▸ Brief: Word for word, restate all of the data shown below.

▸ Task data:
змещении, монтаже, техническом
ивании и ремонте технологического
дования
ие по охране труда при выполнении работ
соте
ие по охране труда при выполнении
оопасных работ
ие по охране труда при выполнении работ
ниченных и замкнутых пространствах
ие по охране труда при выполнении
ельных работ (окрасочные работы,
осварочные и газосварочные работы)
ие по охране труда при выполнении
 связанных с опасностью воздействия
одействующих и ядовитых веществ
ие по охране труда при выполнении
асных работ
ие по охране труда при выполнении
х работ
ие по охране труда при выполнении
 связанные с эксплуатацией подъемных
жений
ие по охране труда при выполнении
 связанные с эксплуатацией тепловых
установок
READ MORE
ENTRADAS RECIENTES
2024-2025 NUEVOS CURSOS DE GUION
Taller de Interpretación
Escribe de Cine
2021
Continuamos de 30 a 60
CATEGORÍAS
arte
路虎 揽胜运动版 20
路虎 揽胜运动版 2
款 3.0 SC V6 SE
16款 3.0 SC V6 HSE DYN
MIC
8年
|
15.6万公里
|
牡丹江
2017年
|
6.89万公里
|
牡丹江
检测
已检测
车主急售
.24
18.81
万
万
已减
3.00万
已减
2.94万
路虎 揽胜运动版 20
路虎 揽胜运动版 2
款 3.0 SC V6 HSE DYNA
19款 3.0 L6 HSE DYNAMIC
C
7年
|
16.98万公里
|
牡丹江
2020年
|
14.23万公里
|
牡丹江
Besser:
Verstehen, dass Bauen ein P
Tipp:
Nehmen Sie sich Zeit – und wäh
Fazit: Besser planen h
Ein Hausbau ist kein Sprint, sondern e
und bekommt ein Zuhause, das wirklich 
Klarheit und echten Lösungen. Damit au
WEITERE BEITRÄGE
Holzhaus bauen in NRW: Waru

▸ Exercise result:
змещении, монтаже, техническом
ивании и ремонте технологического
дования
ие по охране труда при выполнении работ
соте
ие по охране труда при выполнении
оопасных работ
ие по охране труда при выполнении работ
ниченных и замкнутых пространствах
ие по охране труда при выполнении
ельных работ (окрасочные работы,
осварочные и газосварочные работы)
ие по охране труда при выполнении
 связанных с опасностью воздействия
одействующих и ядовитых веществ
ие по охране труда при выполнении
асных работ
ие по охране труда при выполнении
х работ
ие по охране труда при выполнении
 связанные с эксплуатацией подъемных
жений
ие по охране труда при выполнении
 связанные с эксплуатацией тепловых
установок
READ MORE
ENTRADAS RECIENTES
2024-2025 NUEVOS CURSOS DE GUION
Taller de Interpretación
Escribe de Cine
2021
Continuamos de 30 a 60
CATEGORÍAS
arte
路虎 揽胜运动版 20
路虎 揽胜运动版 2
款 3.0 SC V6 SE
16款 3.0 SC V6 HSE DYN
MIC
8年
|
15.6万公里
|
牡丹江
2017年
|
6.89万公里
|
牡丹江
检测
已检测
车主急售
.24
18.81
万
万
已减
3.00万
已减
2.94万
路虎 揽胜运动版 20
路虎 揽胜运动版 2
款 3.0 SC V6 HSE DYNA
19款 3.0 L6 HSE DYNAMIC
C
7年
|
16.98万公里
|
牡丹江
2020年
|
14.23万公里
|
牡丹江
Besser:
Verstehen, dass Bauen ein P
Tipp:
Nehmen Sie sich Zeit – und wäh
Fazit: Besser planen h
Ein Hausbau ist kein Sprint, sondern e
und bekommt ein Zuhause, das wirklich 
Klarheit und echten Lösungen. Damit au
WEITERE BEITRÄGE
Holzhaus bauen in NRW: Waru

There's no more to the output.